At the same time, Governments must ensure that access to those rights is available to persons who are not citizens. Globalisation is not just about economies. It is also about people and their opportunities. It is not possible to harvest the economic rewards of globalisation without paying proper attention to the dignity and the humanitarian quality of the persons who make those rewards possible.
This is true in all countries. In the developed world, economies now depend on a population with the numbers and varied skills required for their continuing growth. It is no secret that this growth would not be available except for migration, yet many developed countries have yet to enact coherent migration legislation which supports the growth.
Migration is, of course, not only a South-North movement. There are equally compelling needs for developing countries to build coherent legislation on migration - with the same growth objectives as need to be fitted into that legislation in the developed North.

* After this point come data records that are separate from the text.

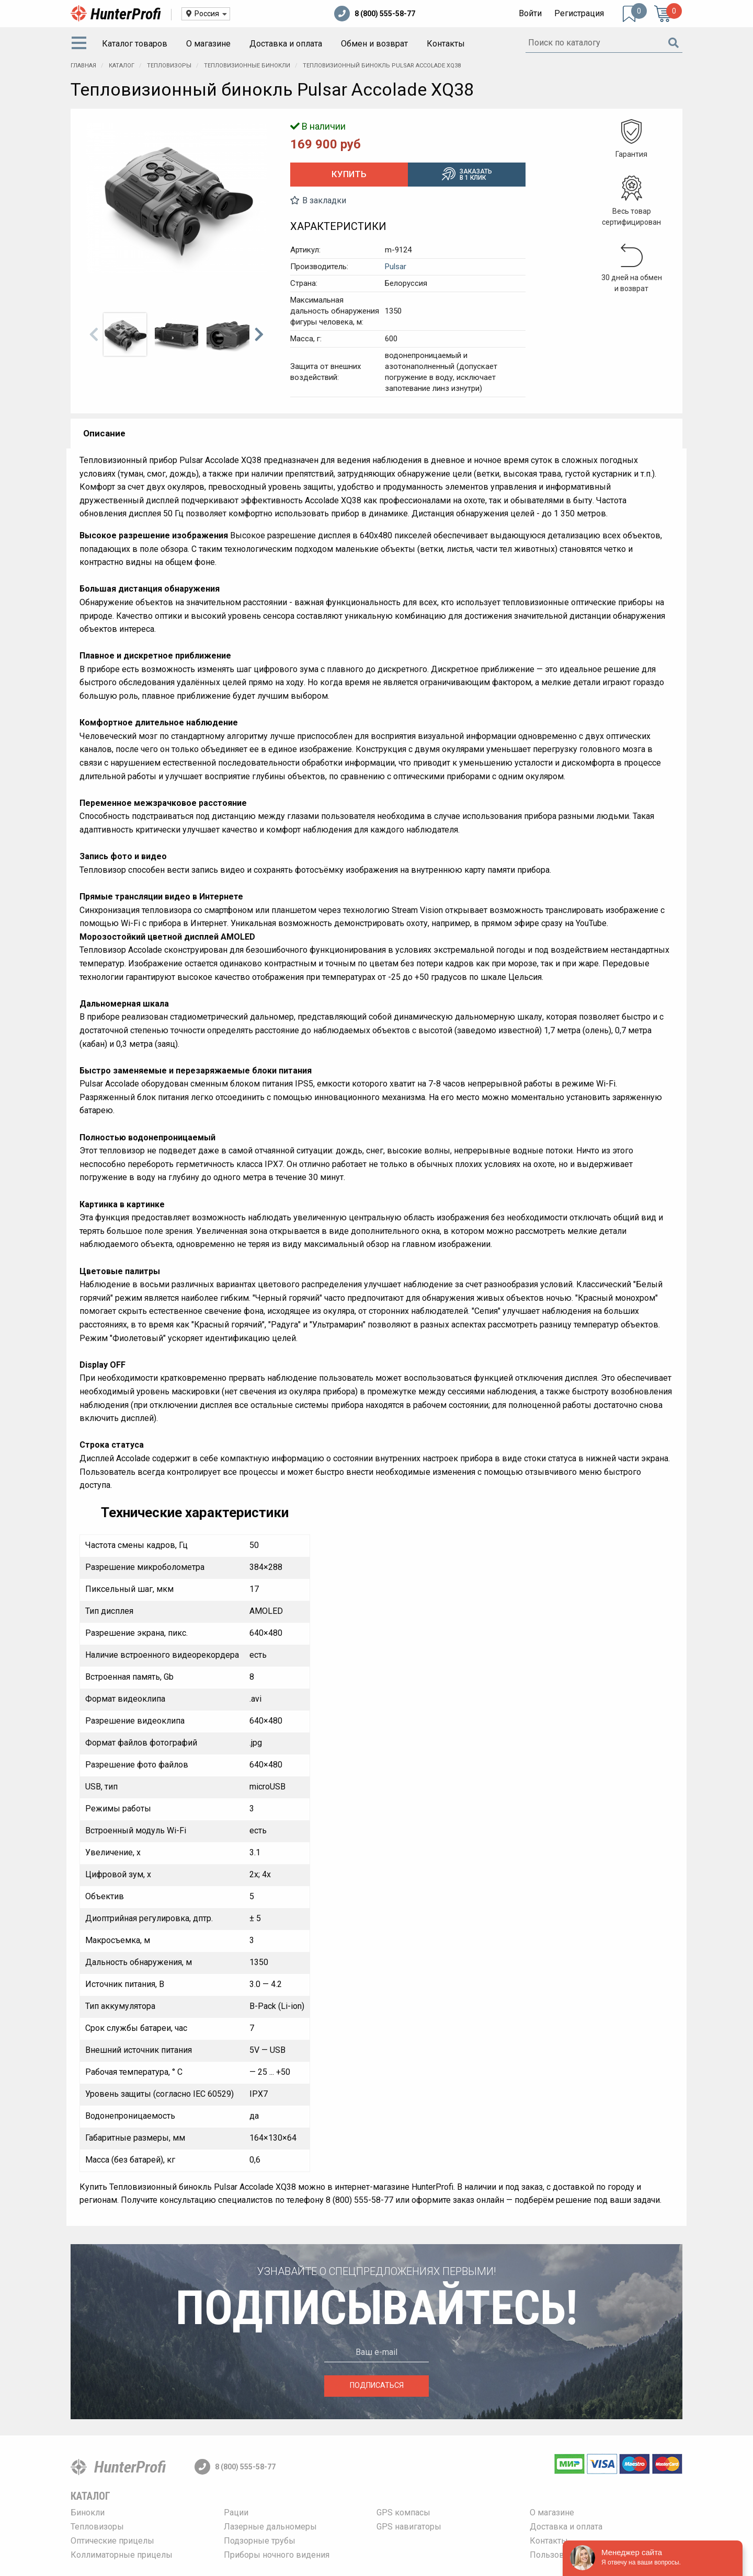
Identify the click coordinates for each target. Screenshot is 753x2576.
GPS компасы (403, 2512)
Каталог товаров (134, 44)
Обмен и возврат (374, 44)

In all countries, migration legislation needs to start from the premise that population movement has been with our world since people learned to walk, and that it will remain with us for ever. Legislation should be designed to facilitate movement to encourage growth, not to build walls.
Walls have many insidious effects. The permanence of the phenomenon of human movement means that walls will not work. People will find ways around them, often by breaking the law. This multiplies the interest of organised crime in helping people evade law, and contributes significantly to issues of smuggling and trafficking which are headline issues for other United Nations institutions.
This is why we see the Office of the High Commissioner for Human Rights as having a priority task in helping integrate human rights concerns into the population movement debate.
We look forward to opportunities for further discussion on this important issue in the future, and also at the national level through contact between National Red Cross and Red Crescent Societies with their governments, within the framework of their relationship as auxiliaries to the public authorities in the humanitarian field.